→ **PROBLEM TO WORK ON**: Retype the lines below exactly, but only those from the line that has "breaking the bank." through the line that has "operating as a subsidiary of AGCO since 2011.". Omit every picture.

→ **Collected data**:
========

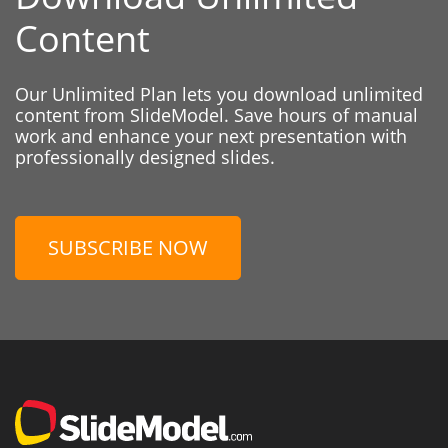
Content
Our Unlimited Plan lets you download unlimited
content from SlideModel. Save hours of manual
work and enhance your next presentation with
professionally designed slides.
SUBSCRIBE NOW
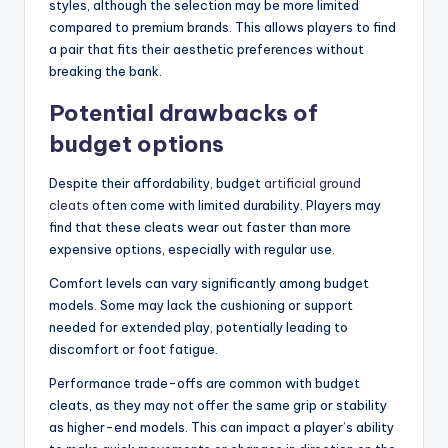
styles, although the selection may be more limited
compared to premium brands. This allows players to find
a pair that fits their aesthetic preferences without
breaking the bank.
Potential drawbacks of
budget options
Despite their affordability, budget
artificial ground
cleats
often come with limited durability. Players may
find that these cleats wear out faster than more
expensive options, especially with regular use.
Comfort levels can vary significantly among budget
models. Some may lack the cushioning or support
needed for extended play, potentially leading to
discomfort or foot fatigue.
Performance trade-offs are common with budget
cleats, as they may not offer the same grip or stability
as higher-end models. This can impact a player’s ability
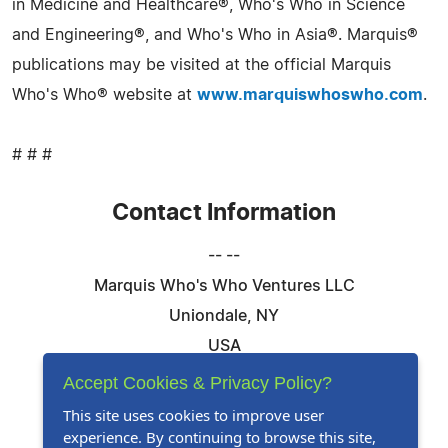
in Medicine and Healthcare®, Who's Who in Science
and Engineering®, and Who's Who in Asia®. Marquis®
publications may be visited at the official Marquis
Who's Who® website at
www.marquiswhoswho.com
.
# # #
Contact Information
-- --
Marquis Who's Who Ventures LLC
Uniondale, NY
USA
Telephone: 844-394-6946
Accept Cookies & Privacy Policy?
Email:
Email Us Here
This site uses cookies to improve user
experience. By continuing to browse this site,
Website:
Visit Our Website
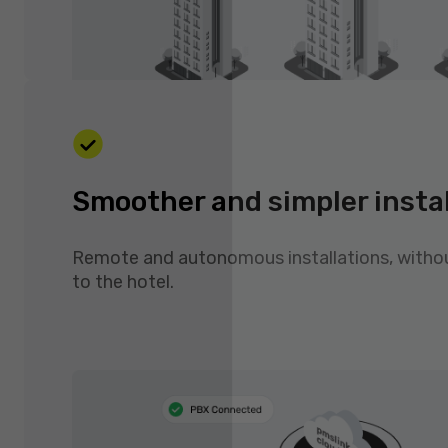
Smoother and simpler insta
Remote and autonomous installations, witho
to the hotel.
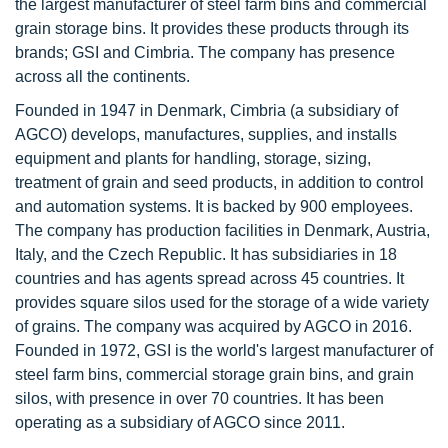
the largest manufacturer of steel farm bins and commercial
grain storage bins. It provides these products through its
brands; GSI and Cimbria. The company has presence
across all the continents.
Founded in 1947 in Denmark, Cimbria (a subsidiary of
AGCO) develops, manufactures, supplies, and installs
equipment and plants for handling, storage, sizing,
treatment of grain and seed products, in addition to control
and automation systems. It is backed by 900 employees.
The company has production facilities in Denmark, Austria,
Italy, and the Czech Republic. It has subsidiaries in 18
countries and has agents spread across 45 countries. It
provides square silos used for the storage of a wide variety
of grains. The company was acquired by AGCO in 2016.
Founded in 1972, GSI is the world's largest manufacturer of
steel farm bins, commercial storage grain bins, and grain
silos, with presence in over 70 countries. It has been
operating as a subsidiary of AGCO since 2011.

========

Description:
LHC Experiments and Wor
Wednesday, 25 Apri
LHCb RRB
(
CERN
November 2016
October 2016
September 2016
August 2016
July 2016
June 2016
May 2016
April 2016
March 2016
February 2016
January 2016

========

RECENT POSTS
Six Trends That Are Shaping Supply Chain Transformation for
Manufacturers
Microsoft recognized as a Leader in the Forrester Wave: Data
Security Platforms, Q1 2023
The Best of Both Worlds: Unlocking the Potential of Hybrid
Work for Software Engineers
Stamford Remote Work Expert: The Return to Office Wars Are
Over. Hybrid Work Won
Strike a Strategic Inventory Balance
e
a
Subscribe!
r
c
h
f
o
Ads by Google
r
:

========

→ **YOUR SOLUTION**:
breaking the bank.
Potential drawbacks of
budget options
Despite their affordability, budget
artificial ground
cleats
often come with limited durability. Players may
find that these cleats wear out faster than more
expensive options, especially with regular use.
Comfort levels can vary significantly among budget
models. Some may lack the cushioning or support
needed for extended play, potentially leading to
discomfort or foot fatigue.
Performance trade-offs are common with budget
cleats, as they may not offer the same grip or stability
as higher-end models. This can impact a player’s ability
in Medicine and Healthcare®, Who's Who in Science
and Engineering®, and Who's Who in Asia®. Marquis®
publications may be visited at the official Marquis
Who's Who® website at
www.marquiswhoswho.com
.
# # #
Contact Information
-- --
Marquis Who's Who Ventures LLC
Uniondale, NY
USA
Telephone: 844-394-6946
Accept Cookies & Privacy Policy?
Email:
Email Us Here
This site uses cookies to improve user
experience. By continuing to browse this site,
Website:
Visit Our Website
Smoother and simpler insta
Remote and autonomous installations, witho
to the hotel.
the largest manufacturer of steel farm bins and commercial
grain storage bins. It provides these products through its
brands; GSI and Cimbria. The company has presence
across all the continents.
Founded in 1947 in Denmark, Cimbria (a subsidiary of
AGCO) develops, manufactures, supplies, and installs
equipment and plants for handling, storage, sizing,
treatment of grain and seed products, in addition to control
and automation systems. It is backed by 900 employees.
The company has production facilities in Denmark, Austria,
Italy, and the Czech Republic. It has subsidiaries in 18
countries and has agents spread across 45 countries. It
provides square silos used for the storage of a wide variety
of grains. The company was acquired by AGCO in 2016.
Founded in 1972, GSI is the world's largest manufacturer of
steel farm bins, commercial storage grain bins, and grain
silos, with presence in over 70 countries. It has been
operating as a subsidiary of AGCO since 2011.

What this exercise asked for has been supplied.